Wirth, Lori J; Durante, Cosimo; Topliss, Duncan J; Winquist, Eric; Robenshtok, Eyal; Iwasaki, Hiroyuki; Luster, Markus; Elisei, Rossella; Leboulleux, Sophie; Tahara, Makoto.
Afiliação
  • Wirth LJ; Harvard Medical School, Massachusetts General Hospital, Boston, MA, USA.
  • Durante C; Sapienza University of Rome, Rome, Italy.
  • Topliss DJ; Alfred Health, and Monash University, Melbourne, Australia.
  • Winquist E; University of Western Ontario, London, ON, Canada.
  • Robenshtok E; Rabin Medical Center, Beilinson Hospital, Petach Tikva, Sackler Faculty of Medicine, Tel Aviv University, Israel.
  • Iwasaki H; Kanagawa Cancer Center, Asahi-ku, Yokohama, Kanagawa, Japan.
  • Luster M; University Hospital Marburg, Marburg, Germany.
  • Elisei R; University of Pisa, Lungarno Pacinotti, Pisa, Italy.
  • Leboulleux S; Gustave-Roussy, Villejuif, France, and the University of Paris-Saclay, Gif-sur-Yvette, France.
  • Tahara M; National Cancer Center Hospital East, Kashiwa, Japan.
Oncologist ; 27(7): 565-572, 2022 07 05.
Article em En | MEDLINE | ID: mdl-35482606
ABSTRACT

BACKGROUND:

Lenvatinib is a multitargeted tyrosine kinase inhibitor approved for treating patients with locally recurrent or metastatic progressive radioiodine-refractory differentiated thyroid cancer (RR-DTC).
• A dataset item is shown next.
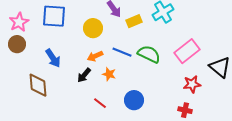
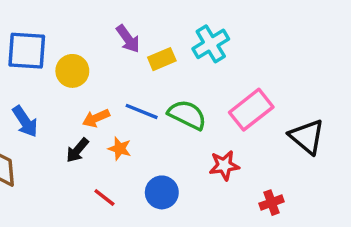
yellow circle: (93, 28) -> (72, 71), moved
red star: (192, 84) -> (224, 165), moved
red cross: (185, 110) -> (272, 203), moved, turned -32

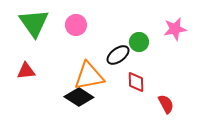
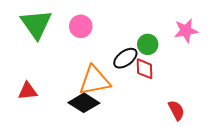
red triangle: (26, 71) -> (28, 91), moved
red diamond: (136, 82) -> (144, 69), moved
In this review, we discuss recent developments in the optimization of RR-DTC treatment with lenvatinib.

SUMMARY:

Initiation of lenvatinib treatment before a worsening of Eastern Cooperative Oncology Group performance status and elevated neutrophil-to-lymphocyte ratio could benefit patients with progressive RR-DTC. The median duration of response with lenvatinib was inversely correlated with a smaller tumor burden, and prognosis was significantly worse in patients with a high tumor burden. An 18 mg/day starting dose of lenvatinib was not noninferior to 24 mg/day and had a comparable safety profile. Timely management of adverse events is crucial, as patients with shorter dose interruptions benefitted more from lenvatinib treatment. Caution should be exercised when initiating lenvatinib in patients who have tumor infiltration into the trachea or other organs, or certain histological subtypes of DTC, as these are risk factors for fistula formation or organ perforation. The Study of (E7080) LEnvatinib in Differentiated Cancer of the Thyroid (SELECT) eligibility criteria should be considered prior to initiating lenvatinib treatment.

CONCLUSIONS:

Current evidence indicates that patients benefit most from lenvatinib treatment that is initiated earlier in advanced disease when the disease burden is low. A starting dose of lenvatinib 24 mg/day, with dose modifications as required, yields better outcomes as compared to 18 mg/day. Appropriate supportive care, including timely identification of adverse events, is essential to manage toxicities associated with lenvatinib, avoid longer dose interruptions, and maximize efficacy.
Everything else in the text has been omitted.